Con l’obiettivo di sottoporsi nuovamente alle cure e di seguire la riabilitazione, si fece ricoverare al reparto di Medicina interna, all’ottavo piano del secondo reparto. Fu la prima paziente di atassia spinocerebellare del reparto; oltre a lei avevamo sette o otto pazienti simili, più altri affetti da malattie cardiache o emopatiche. Tra le infermiere molte erano le giovanissime, alcune persino più giovani di Aya. Per via della mia vecchia abitudine di chiamarla Aya-chan, persino quelle più piccole di lei la chiamavano così. Era strano, ma si trattava anche di una prova dell’affetto che tutti provavano per lei.

I pazienti che per un’ostruzione o una rottura improvvisa alle arterie del cervello erano rimasti parzialmente paralizzati e non potevano muovere braccia e gambe a loro piacimento, che smarrita la pazienza a volte saltavano la riabilitazione, e non solo avevano cominciato a perdere il desiderio di muoversi ma anche la voglia di vivere, guardando i seri sforzi di Aya, che per l’età poteva considerarsi una loro nipotina, riacquistavano la voglia di fare gli esercizi e cominciavano ad allungare braccia e gambe sul proprio letto in autonomia.



Un giorno, terminato il mio giro di visite nel reparto, camminavo per il corridoio quando scorsi Aya che, uscita fuori dalla sua stanza con la sedia a rotelle, sembrava mi stesse aspettando.
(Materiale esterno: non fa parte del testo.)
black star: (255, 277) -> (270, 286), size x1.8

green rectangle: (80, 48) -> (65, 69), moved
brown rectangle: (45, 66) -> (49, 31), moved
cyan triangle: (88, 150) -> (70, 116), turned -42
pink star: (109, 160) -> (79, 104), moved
Di fianco all’estintore, nella penombra di quell’angolo, improvvisamente mi chiese: “Dottoressa, io… potrò sposarmi?”

Non potrai”, risposi di riflesso. Ma un attimo dopo pensai: Perché tutt’a un tratto mi chiede una cosa del genere? Ci sarà qualcuno che le piace tra gli studenti?

Desiderosa di saperne di più, scrutai il viso di Aya seduta sulla sua sedia a rotelle. Il mio cuore ebbe un sussulto alla vista dei suoi occhi stupiti di fronte a una risposta tanto franca: Non potrai. 

Successivamente anche Aya si trasferì in un ospedale di Toyohashi, più vicino a casa.

[...] Aya è amata e riempita di attenzioni da parte del personale medico. Anch’io parlo di Aya a quei pazienti affetti dalla stessa malattia che vengono da me a farsi visitare e si demoralizzano, nella speranza di incoraggiarli. E poi ci sono volte in cui credo che quella a venire incoraggiata più di tutti sono proprio io.